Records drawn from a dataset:
----

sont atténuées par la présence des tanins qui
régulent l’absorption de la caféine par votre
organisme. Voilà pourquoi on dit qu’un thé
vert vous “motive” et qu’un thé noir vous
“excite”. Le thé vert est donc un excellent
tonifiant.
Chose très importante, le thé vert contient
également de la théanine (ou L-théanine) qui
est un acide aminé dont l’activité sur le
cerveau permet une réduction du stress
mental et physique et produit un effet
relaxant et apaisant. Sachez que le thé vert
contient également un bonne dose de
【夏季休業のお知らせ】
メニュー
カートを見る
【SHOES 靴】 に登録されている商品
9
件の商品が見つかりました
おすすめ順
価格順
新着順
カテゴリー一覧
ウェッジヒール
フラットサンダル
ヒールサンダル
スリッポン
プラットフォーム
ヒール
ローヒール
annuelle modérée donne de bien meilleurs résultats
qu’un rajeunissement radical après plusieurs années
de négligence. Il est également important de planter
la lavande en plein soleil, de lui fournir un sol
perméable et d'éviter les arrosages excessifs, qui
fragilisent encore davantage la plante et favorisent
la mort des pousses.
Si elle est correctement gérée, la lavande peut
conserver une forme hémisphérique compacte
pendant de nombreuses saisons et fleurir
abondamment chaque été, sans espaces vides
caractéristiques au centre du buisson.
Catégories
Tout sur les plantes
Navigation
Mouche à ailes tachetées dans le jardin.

----

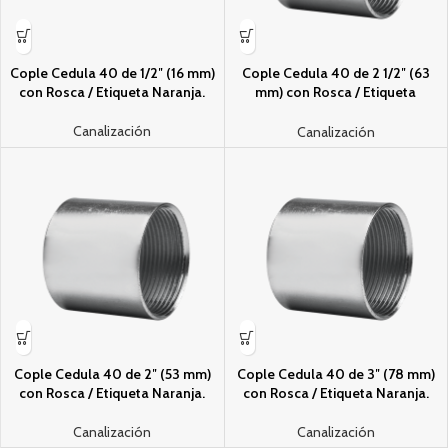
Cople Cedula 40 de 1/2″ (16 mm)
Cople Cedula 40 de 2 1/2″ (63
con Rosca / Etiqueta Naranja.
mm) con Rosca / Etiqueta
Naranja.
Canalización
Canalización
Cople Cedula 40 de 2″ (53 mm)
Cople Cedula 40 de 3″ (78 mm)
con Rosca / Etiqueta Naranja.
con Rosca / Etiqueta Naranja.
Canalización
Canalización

----

- _WORK REQUEST_:
There is a line with "sont atténuées par la présence des tanins qui" and a line with "Mouche à ailes tachetées dans le jardin." above. Copy exactly those two lines and all lines between them, with nothing else.

- _SOLUTION TO THE PROBLEM_:
sont atténuées par la présence des tanins qui
régulent l’absorption de la caféine par votre
organisme. Voilà pourquoi on dit qu’un thé
vert vous “motive” et qu’un thé noir vous
“excite”. Le thé vert est donc un excellent
tonifiant.
Chose très importante, le thé vert contient
également de la théanine (ou L-théanine) qui
est un acide aminé dont l’activité sur le
cerveau permet une réduction du stress
mental et physique et produit un effet
relaxant et apaisant. Sachez que le thé vert
contient également un bonne dose de
【夏季休業のお知らせ】
メニュー
カートを見る
【SHOES 靴】 に登録されている商品
9
件の商品が見つかりました
おすすめ順
価格順
新着順
カテゴリー一覧
ウェッジヒール
フラットサンダル
ヒールサンダル
スリッポン
プラットフォーム
ヒール
ローヒール
annuelle modérée donne de bien meilleurs résultats
qu’un rajeunissement radical après plusieurs années
de négligence. Il est également important de planter
la lavande en plein soleil, de lui fournir un sol
perméable et d'éviter les arrosages excessifs, qui
fragilisent encore davantage la plante et favorisent
la mort des pousses.
Si elle est correctement gérée, la lavande peut
conserver une forme hémisphérique compacte
pendant de nombreuses saisons et fleurir
abondamment chaque été, sans espaces vides
caractéristiques au centre du buisson.
Catégories
Tout sur les plantes
Navigation
Mouche à ailes tachetées dans le jardin.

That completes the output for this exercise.